Volkswagen è stata particolarmente colpita dalla concorrenza cinese, con produttori come BYD che offrono veicoli a lungo raggio e a basso costo, mettendo sotto pressione i margini di profitto delle case europee. Il gruppo automobilistico tedesco, una volta conosciuto per la sua solidità finanziaria, ha anche registrato un calo significativo nelle vendite di veicoli elettrici di lusso, come la Porsche Taycan, che ha visto una riduzione delle consegne del 51% nel secondo trimestre del 2024​.

Volkswagen si trova ora di fronte a scelte difficili, dovendo bilanciare la necessità di tagliare i costi senza compromettere la sua posizione di leader nel mercato dei veicoli elettrici, mentre la Cina continua a crescere rapidamente (e farsi spazio in Europa) grazie a prezzi più competitivi e a una migliore disponibilità e gestione delle risorse primarie.

 

Le sfide della Gigafactory di Termoli

Il progetto della Gigafactory di Termoli, pensato per diventare un pilastro dell’elettrificazione in Italia, si inserisce pertanto in un contesto sempre più complesso.
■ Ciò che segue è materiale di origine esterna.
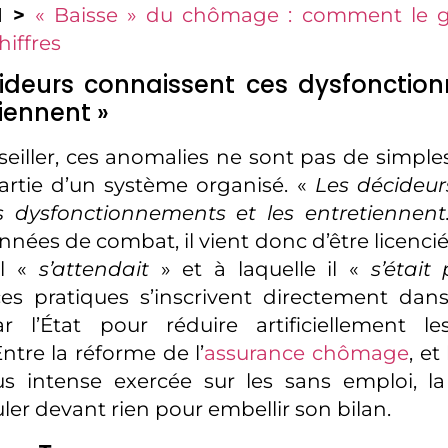
I >
« Baisse » du chômage : comment le 
hiffres
cideurs connaissent ces dysfonctio
tiennent »
seiller, ces anomalies ne sont pas de simples
partie d’un système organisé. «
Les décideur
s dysfonctionnements et les entretiennent
nnées de combat, il vient donc d’être licenci
il «
s’attendait
» et à laquelle il «
s’était
 ces pratiques s’inscrivent directement dan
 l’État pour réduire artificiellement le
tre la réforme de l’
assurance chômage
, et
us intense exercée sur les sans emploi, l
ler devant rien pour embellir son bilan.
A luglio 2024, i risultati deludenti di Stellantis hanno sollevato dubbi sull’espansione della fabbrica. Questi segnali sono aggravati dal progressivo consolidamento della “valle delle batterie” di Dunkerque, in Francia, come principale polo di produzione di batterie in Europa. Dunkerque sta attirando maggiori investimenti internazionali grazie a infrastrutture più avanzate, a una forza lavoro formata meglio e a condizioni economiche più favorevoli, minacciando direttamente il progetto di Termoli​.

L’insediamento della Gigafactory a Termoli è ulteriormente complicato dalla concorrenza interna in Europa e dalle pressioni globali di mercato. I piani per rendere Termoli un centro strategico per la produzione di batterie per veicoli elettrici potrebbero essere ridimensionati, o addirittura cancellati, mentre la Francia sembra sempre più destinata a dominare la produzione europea​.
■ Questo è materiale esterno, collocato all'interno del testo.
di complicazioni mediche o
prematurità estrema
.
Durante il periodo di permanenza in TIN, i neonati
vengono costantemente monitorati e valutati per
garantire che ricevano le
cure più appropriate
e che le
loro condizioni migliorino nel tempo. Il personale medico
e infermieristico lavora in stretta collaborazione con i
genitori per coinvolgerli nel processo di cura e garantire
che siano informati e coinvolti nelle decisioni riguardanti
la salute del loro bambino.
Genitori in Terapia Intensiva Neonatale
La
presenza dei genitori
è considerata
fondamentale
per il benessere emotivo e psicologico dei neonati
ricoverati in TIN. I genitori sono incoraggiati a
Il futuro della Gigafactory a Termoli appare incerto, intrappolato tra la concorrenza cinese e le burrascose dinamiche interne al mercato europeo. Per competere efficacemente, l’industria automobilistica europea dovrà ripensare la propria strategia, investendo maggiormente in innovazione, riducendo la dipendenza dalle importazioni di batterie e cercando di competere con la rapidità e i costi della produzione cinese. Solo attraverso una strategia coordinata e ambiziosa sarà possibile garantire un futuro stabile per progetti cruciali come quello di Termoli e per l’intera industria automobilistica europea.